Ian Storm Taylor Ian Storm Taylor - 4 years ago 74
SQL Question

How to generate a random, unique, alphanumeric ID of length N in Postgres 9.6+?

I've seen a bunch of different solutions on StackOverflow that span many years and many Postgres versions, but with some of the newer features like

I want to ask again to see if there is a simpler solution in newer versions.

Given IDs which contain
a-zA-Z0-9
, and vary in size depending on where they're used, like...

bTFTxFDPPq
tcgHAdW3BD
IIo11r9J0D
FUW5I8iCiS

uXolWvg49Co5EfCo
LOscuAZu37yV84Sa
YyrbwLTRDb01TmyE
HoQk3a6atGWRMCSA

HwHSZgGRStDMwnNXHk3FmLDEbWAHE1Q9
qgpDcrNSMg87ngwcXTaZ9iImoUmXhSAv
RVZjqdKvtoafLi1O5HlvlpJoKzGeKJYS
3Rls4DjWxJaLfIJyXIEpcjWuh51aHHtK


(Like the IDs that Stripe uses.)

How can you generate them randomly and safely (as far as reducing collisions and reducing predictability goes) with an easy way to specify different lengths for different use cases, in Postgres 9.6+?

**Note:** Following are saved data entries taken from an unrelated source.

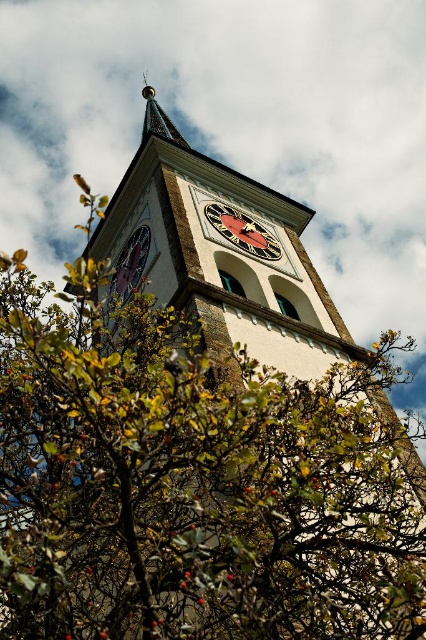 Question: Which point is closer to the camera?

Choices:
 (A) matte purple clock at center
 (B) green leafy bush at lower center
 (C) metallic clock face at center
 (D) gold metallic spire at upper center

Answer: (B)

Question: Which point appears closest to the camera in this image?

Choices:
 (A) (227, 218)
 (B) (161, 132)

Answer: (A)

Question: Can you confirm if green leafy bush at lower center is thinner than matte purple clock at center?

Choices:
 (A) yes
 (B) no

Answer: (B)

Question: Which object is the farthest from the gold metallic spire at upper center?

Choices:
 (A) matte purple clock at center
 (B) green leafy bush at lower center
 (C) metallic clock face at center

Answer: (B)

Question: Is metallic clock face at center wider than matte purple clock at center?

Choices:
 (A) yes
 (B) no

Answer: (A)

Question: Does metallic clock face at center have a greater width compared to gold metallic spire at upper center?

Choices:
 (A) no
 (B) yes

Answer: (A) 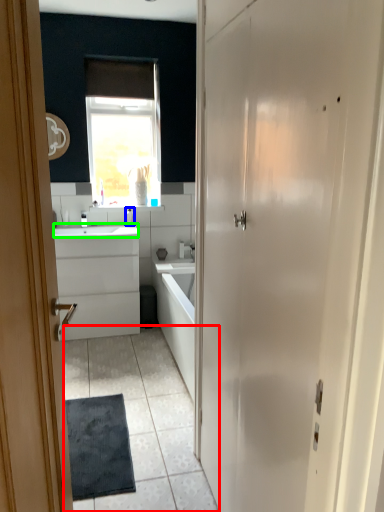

I'm thinking that ideally the solution has a signature similar to:

generate_uid(size integer) returns text


Where
size
is customizable depending on your own tradeoffs for lowering the chance of collisions vs. reducing the string size for usability.

From what I can tell, it must use
gen_random_bytes()
instead of
random()
for true randomness, to reduce the chance that they can be guessed.

Thanks!




I know there's
gen_random_uuid()
for UUIDs, but I don't want to use them in this case. I'm looking for something that gives me IDs similar to what Stripe (or others) use, that look like:
"id": "ch_19iRv22eZvKYlo2CAxkjuHxZ"
that are as short as possible while still containing only alphanumeric characters.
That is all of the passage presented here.